This teenager really knows her/himself well, and s/he just wanted her/his parents, relatives, to give her/him a little extra time to figure things out for her/himself, is that, too much to ask??? Translated…
I’m a slacker, found a ton of excuses, and blamed it on my age, said that at my age, I’m supposed to, be self-centered, but you’d not seen what I’d done. And I can’t put up with this most direct sort of disappointment, and so, I’d, loosened up my standards, and, added onto my emotional upheavals, to block out the sharpest kind of hurt, from you.
There’s the barely connectable wi-fi in the room, I’d, drained out twenty-percent of my cell phone batteries. Your footsteps hit hard in the staircases, my drawer was, pulled quietly open, then, closed again. As I’d done up to the third page of reviews, I’d started seeing the numbers circle around, the tip of my pen made those, grayish black tracks. You entered into my room, with a glass of water, with your gaze set on my desk. I’d taken the glass from you, smiled, and thanked you. And yet, after you’d, exited my room, my thoughts started, wandering off again.
We both knew, without pointing it out. You’d used the best way, to get me to turn back around, but, I’d, slacked off, at this time when I should turn around. My grades were any better, and, at this stage, I couldn’t stand up tall in front of the relatives, then, my grades were mentioned, repeatedly, in their conversations.
Back when I was doing well in school, I’d enjoyed the treatments, and now, on my scale, I was, weighed against, the lightest sort of weights. A sectional exam, a semester, I’d, not adjusted myself yet, you didn’t say you gave up on me, but at the same time, my younger sister’s grades were, right where mine used to go.
From before, I’d found my own cram schools to study in, and now, you became, willing to hear those sales calls from the countless agencies. And my younger sister’s time in cram schools, already increased, she’d, hit her back hard against the chair, and, zoomed in towards me, who became, the topic of everybody’s discussions, I saw from the rearview mirror, her pouted up lips, I’d not, turned around to look at her.

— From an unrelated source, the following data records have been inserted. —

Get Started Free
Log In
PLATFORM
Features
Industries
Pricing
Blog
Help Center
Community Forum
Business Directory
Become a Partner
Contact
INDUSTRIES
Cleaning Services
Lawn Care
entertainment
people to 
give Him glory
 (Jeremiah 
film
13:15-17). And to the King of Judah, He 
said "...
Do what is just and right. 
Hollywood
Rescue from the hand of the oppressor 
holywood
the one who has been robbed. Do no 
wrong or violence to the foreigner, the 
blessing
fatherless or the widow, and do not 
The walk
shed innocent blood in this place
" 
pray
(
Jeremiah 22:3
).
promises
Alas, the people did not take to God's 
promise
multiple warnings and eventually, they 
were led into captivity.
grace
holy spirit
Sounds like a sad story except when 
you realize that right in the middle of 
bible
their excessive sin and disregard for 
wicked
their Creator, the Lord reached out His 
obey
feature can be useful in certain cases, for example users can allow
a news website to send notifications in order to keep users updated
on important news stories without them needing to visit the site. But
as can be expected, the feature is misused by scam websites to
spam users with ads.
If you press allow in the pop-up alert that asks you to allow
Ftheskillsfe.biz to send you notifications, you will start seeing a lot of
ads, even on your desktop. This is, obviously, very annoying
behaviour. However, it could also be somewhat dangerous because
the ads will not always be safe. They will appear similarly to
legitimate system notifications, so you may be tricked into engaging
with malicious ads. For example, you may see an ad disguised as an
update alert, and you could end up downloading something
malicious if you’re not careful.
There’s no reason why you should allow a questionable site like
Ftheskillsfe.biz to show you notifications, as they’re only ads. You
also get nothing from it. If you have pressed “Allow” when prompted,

It seemed, I’d become, color blind, I couldn’t notice the bright red and green places, instead, I’d, received all those, barely noticeable frowns toward me. I started seeing my own emotions, as well as how others were, perceiving me too.
I’d learned to read, seeing that the books said, that this period should be a time when I get to know myself better, and I’d, felt that connection with it, but still lacked the understanding of the words, I’m slowly, figuring it out. I’m thinking, that I may still need, a little extra time to.

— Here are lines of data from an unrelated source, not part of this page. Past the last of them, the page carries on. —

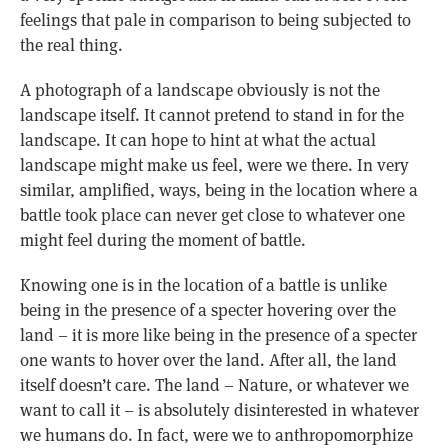
feelings that pale in comparison to being subjected to
the real thing.
A photograph of a landscape obviously is not the
landscape itself. It cannot pretend to stand in for the
landscape. It can hope to hint at what the actual
landscape might make us feel, were we there. In very
similar, amplified, ways, being in the location where a
battle took place can never get close to whatever one
might feel during the moment of battle.
Knowing one is in the location of a battle is unlike
being in the presence of a specter hovering over the
land – it is more like being in the presence of a specter
one wants to hover over the land. After all, the land
itself doesn’t care. The land – Nature, or whatever we
want to call it – is absolutely disinterested in whatever
we humans do. In fact, were we to anthropomorphize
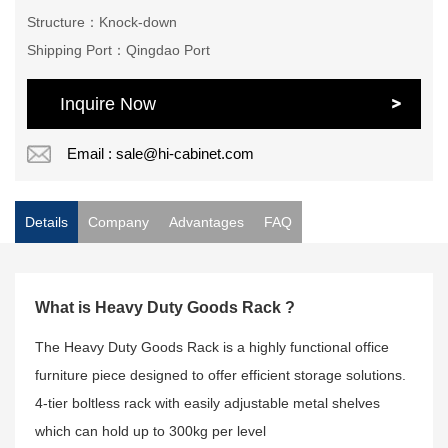
Structure：Knock-down
Shipping Port：Qingdao Port
Inquire Now
Email : sale@hi-cabinet.com
Details
Company
Advantages
FAQ
What is Heavy Duty Goods Rack ?
The Heavy Duty Goods Rack is a highly functional office
furniture piece designed to offer efficient storage solutions.
4-tier boltless rack with easily adjustable metal shelves
which can hold up to 300kg per level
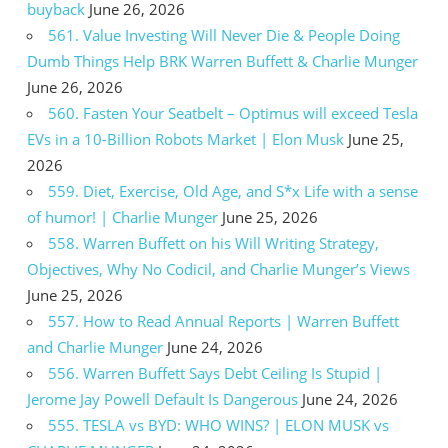
buyback
June 26, 2026
561. Value Investing Will Never Die & People Doing
Dumb Things Help BRK Warren Buffett & Charlie Munger
June 26, 2026
560. Fasten Your Seatbelt – Optimus will exceed Tesla
EVs in a 10-Billion Robots Market | Elon Musk
June 25,
2026
559. Diet, Exercise, Old Age, and S*x Life with a sense
of humor! | Charlie Munger
June 25, 2026
558. Warren Buffett on his Will Writing Strategy,
Objectives, Why No Codicil, and Charlie Munger’s Views
June 25, 2026
557. How to Read Annual Reports | Warren Buffett
and Charlie Munger
June 24, 2026
556. Warren Buffett Says Debt Ceiling Is Stupid |
Jerome Jay Powell Default Is Dangerous
June 24, 2026
555. TESLA vs BYD: WHO WINS? | ELON MUSK vs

Now, I can no longer put up with the self-effacement of the cares and concerns you’d shown me, I’d just wanted to examine what I’d done during this period of time, what I cared about, what I was, doing wrong.
I’m in my rebellious period now, only to make you feel that you’d hurt me, so you would, apologize, do give me a little more of your time of silence, thank you.
Teenage surely is an awkward period in our lives, we’re all, trying on the various identities, to see which one fitted us best, and, this is a time that’s, especially important, for the parents, to stay by their kids, because your children need your support, they need to know that you would be there for them, to help them pass this awkward period in their lives, but, don’t prod!!!